Rapson blew out perspectives and solved spacial problems using only pen and paper. He drafted designs with people in them not just for scale, but to capture the spirit of the place, and give it a sense of life.
"I'm very much what I'd like to label a functionalist," Rapson said in an interview with MPR two years ago. "I believe very stongly that mankind is the yardstick in which we're working and somehow or another one must satisfy the aims, the physical the aspirations the hopes of people when you're designing buildings."
Rapson excelled at drafting competitions, winning many awards. But he also irritated his teachers, insisting on applying new, European modernist techniques to his drawings.
Rapson drew in stark black and white, instead of using traditional watercolors, so that the design would stand out in its pure form.
Rapson's education at the University of Michigan, followed by the Cranbrook Academy of Arts, allowed him to work with architects from all over Europe without ever having to leave the Midwest. His style reflects a Midwestern love of comfort and lack of pretention while still presenting a sophisticated modern design.
Tom Fisher, the University of Minnesota's Dean of Architecture, said Rapson is often credited with humanizing modern architecture.
"He showed how design is a kind of game, that you start with a certain very simple idea and you play with it," he said. "You push and you pull and you open out and fold in and you set rules for yourself and you play with them."
"He showed how design is a kind of game, that you start with a certain very simple idea and you play with it."
Rapson's style of architecture was open and innovative.
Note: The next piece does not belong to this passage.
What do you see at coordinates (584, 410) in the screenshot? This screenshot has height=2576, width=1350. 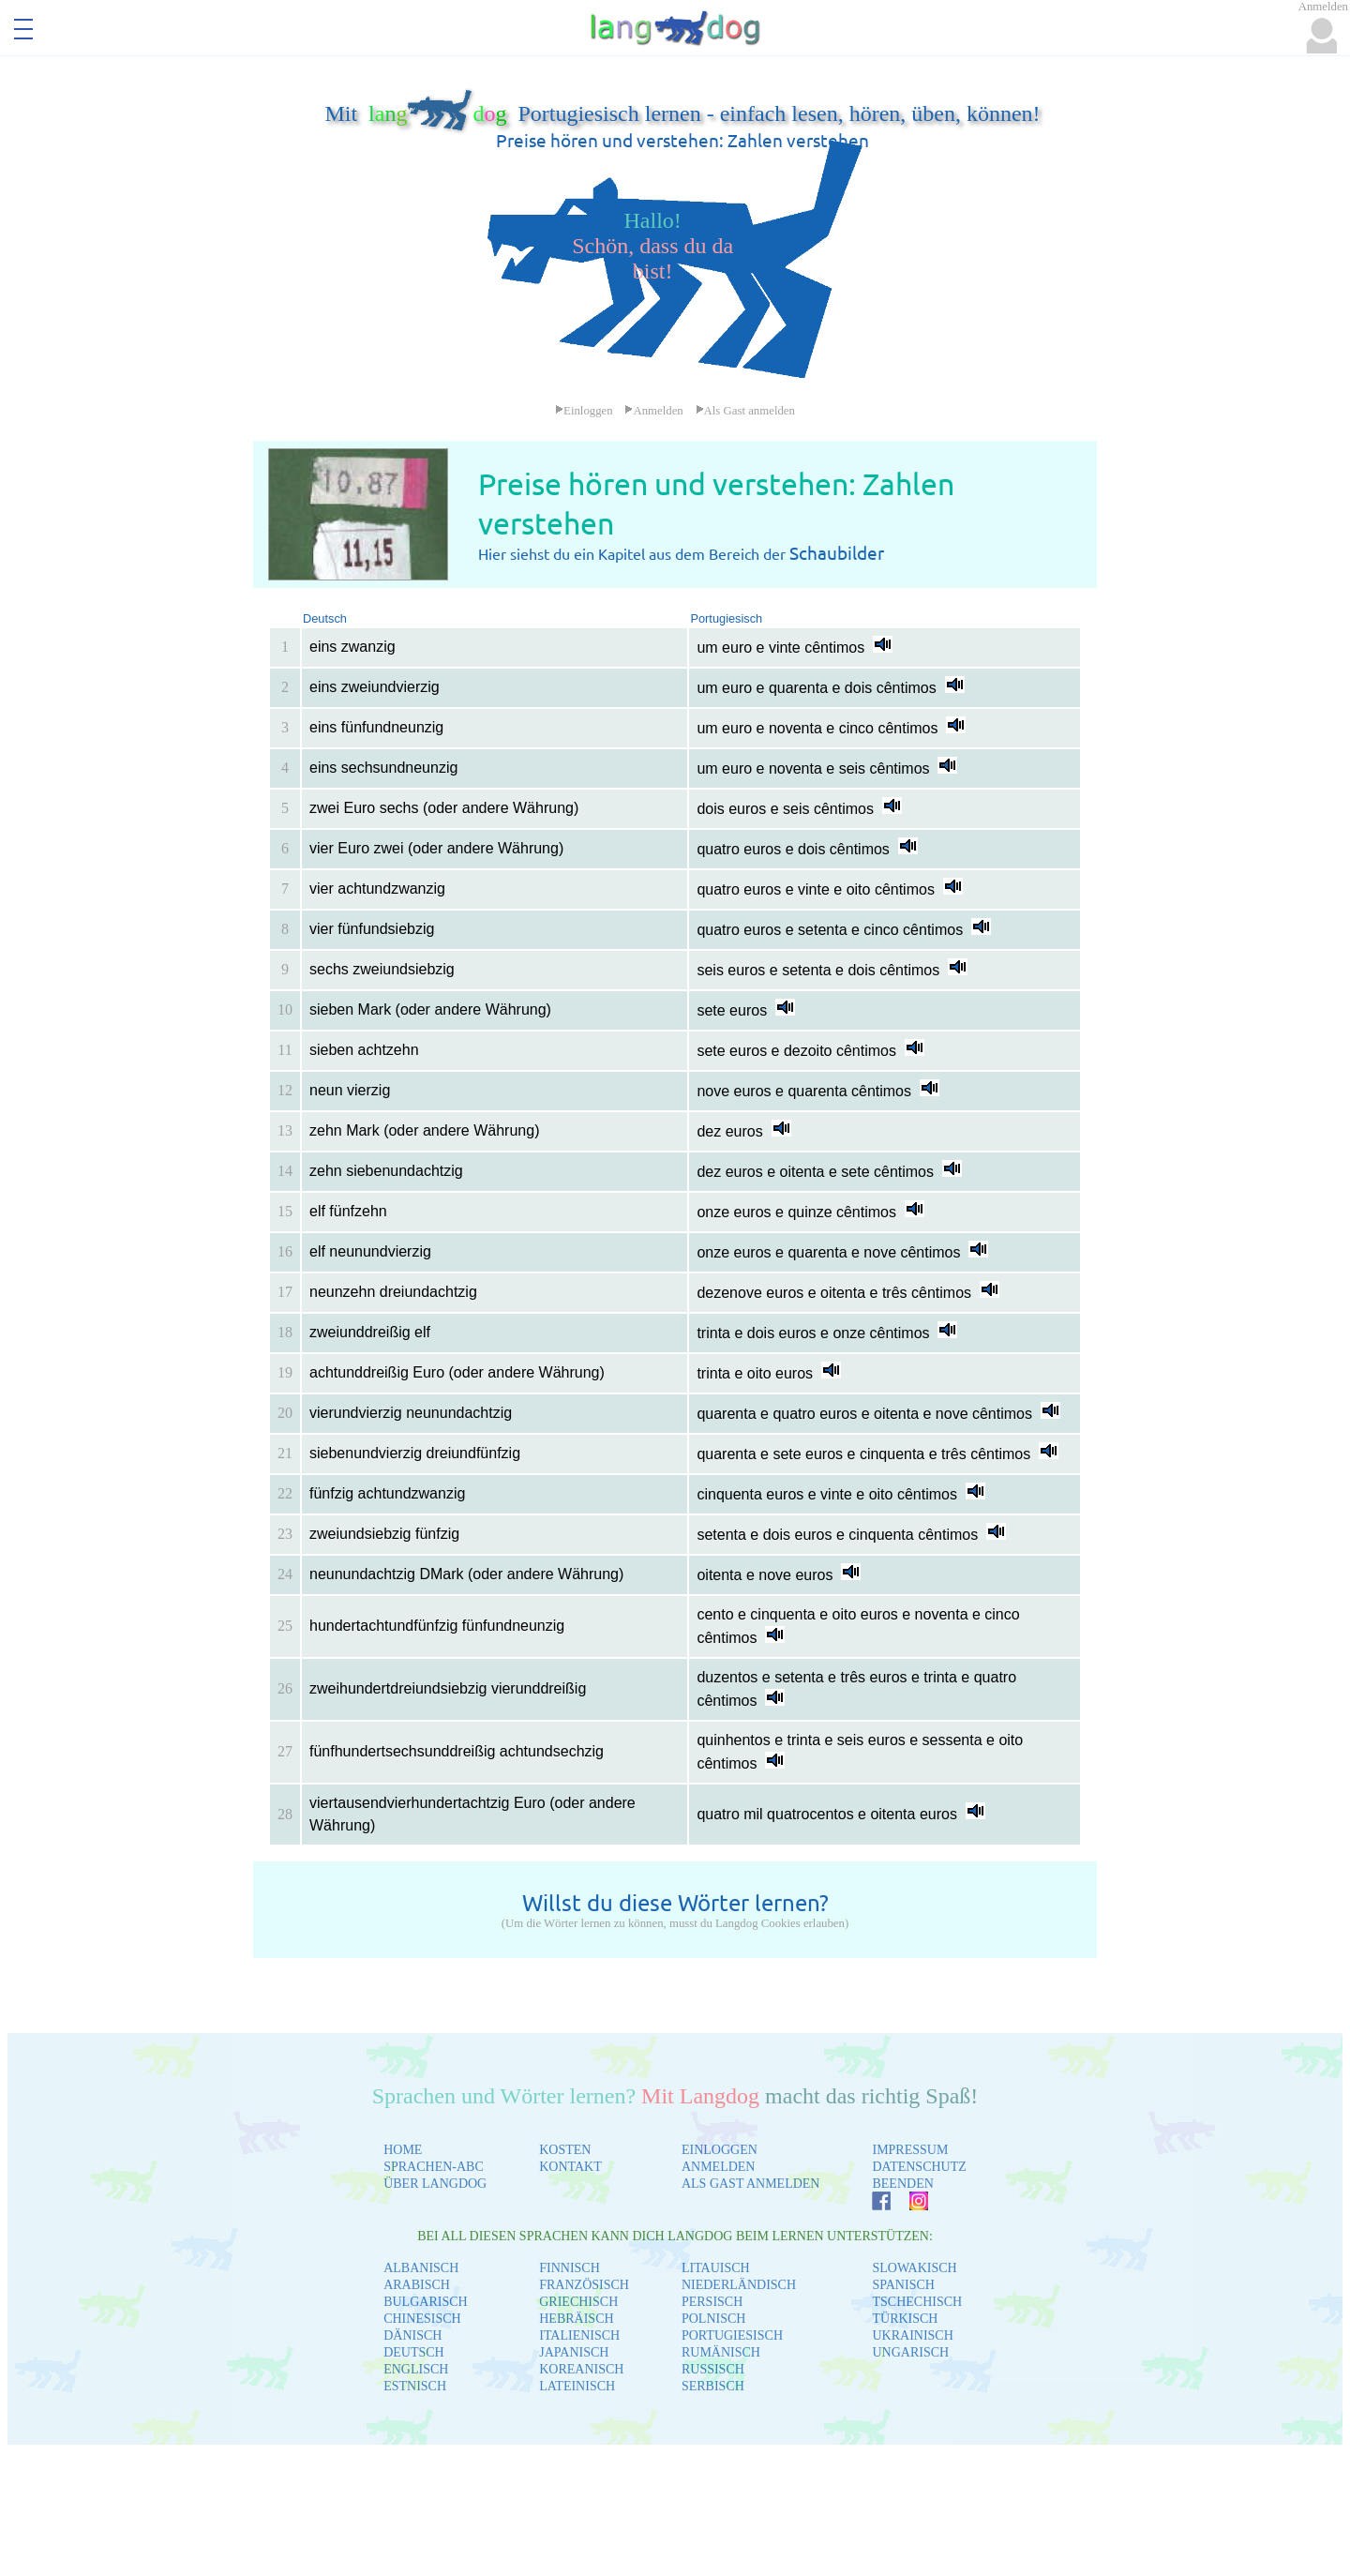 I see `Einloggen` at bounding box center [584, 410].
The U.S. Government hired him to build embassies abroad that would reflect a new image after World War Two.
It was at the University of Minnesota that Rapson showed his talent for teaching and mentoring the next generation of architects. As dean of the department, he brought in guest lecturers such as Buckminster Fuller and Frank Lloyd Wright.
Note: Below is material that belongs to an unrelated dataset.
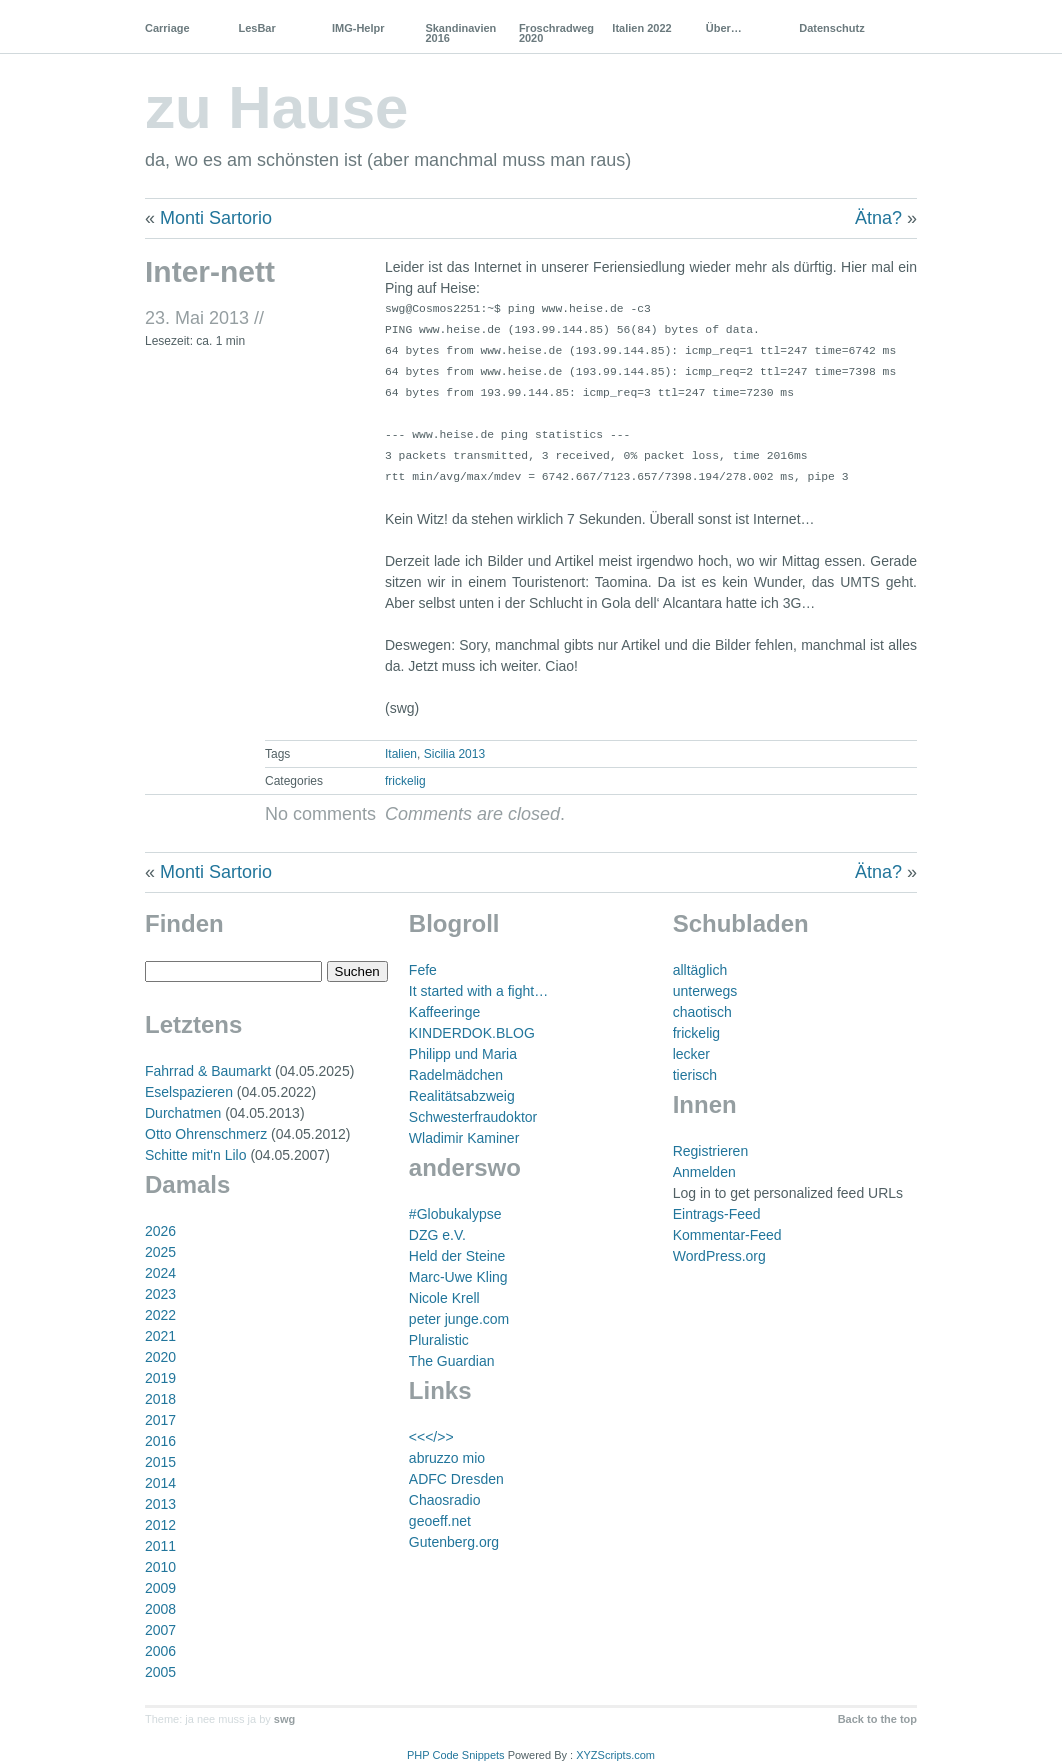 Image resolution: width=1062 pixels, height=1763 pixels. What do you see at coordinates (189, 1092) in the screenshot?
I see `Eselspazieren` at bounding box center [189, 1092].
Just as he had an international education, Rapson made sure his students did too, meeting architectural talents from all over the world. He hired professors who were also working architects, so his students were exposed to the practical realities of the business, not just design theory.
Under his leadership U of M architecture students regularly went on to win prestigious prizes and be hired in well-known firms.
"So much of what dad stood for seems to me was the integrity of the design process," said Ralph Rapson's oldest son, Rip Rapson.
Rip says his father won't be remembered as a star architect, but he will be remembered as a man of conviction.
"I think dad set a very high standard of excellence," he said. "I think he will be remembered as having the highest levels of integrity and I think that that's not a bad standard by which to be remembered."
Rapson's sense of personal integrity got him into trouble. While working on the designs for the Guthrie Theater in the early 1960's, Rapson often went head-to-head with the theater company's founder Sir Tyrone Guthrie. Rapson and Guthrie had strong, but competing visions.
The Guthrie Theater was a great success, but it cost Rapson his reputation. Job offers declined. To add insult to injury, many of his once-loved buildings were being torn down to make way for the latest trend. Still, former student and contemporary Leonard Parker said Rapson's vision never wavered.
"Believe me, I'm telling you as a practicing architect, it's hard to resist when other people are getting recognition for some flighty thing to say I'm going to keep doing the same thing I'm doing I don't care if they pay attention or not," he said. "And Ralph had that quality. He was persuaded and convinced that what he was the right thing to be doing in terms of modern architecture."
Ultimately architect Ralph Rapson dedicated himself to his singular vision for more than 70 years. In recent years he had the pleasure of seeing some of his designs come back in style.
He kept an office in the Cedar Riverside neighborhood of Minneapolis, not far from a colorful and controversial housing complex he designed. There he worked with his younger son, architect Toby Rapson, and more recently his grandson Lane Rapson.
Two years ago, Rapson's health was already failing. The arteries to his brain were slowly clogging, and doctors told him it was too risky to operate. And yet Rapson still showed up at the office each day, ready to dive into his next project.
"My attitude is well, why not just go on living doing the things I enjoy and live as fully as I can? Who knows what's going to happen? I hope I'm working right up to the last day, It ain't work - it's fun!" he said.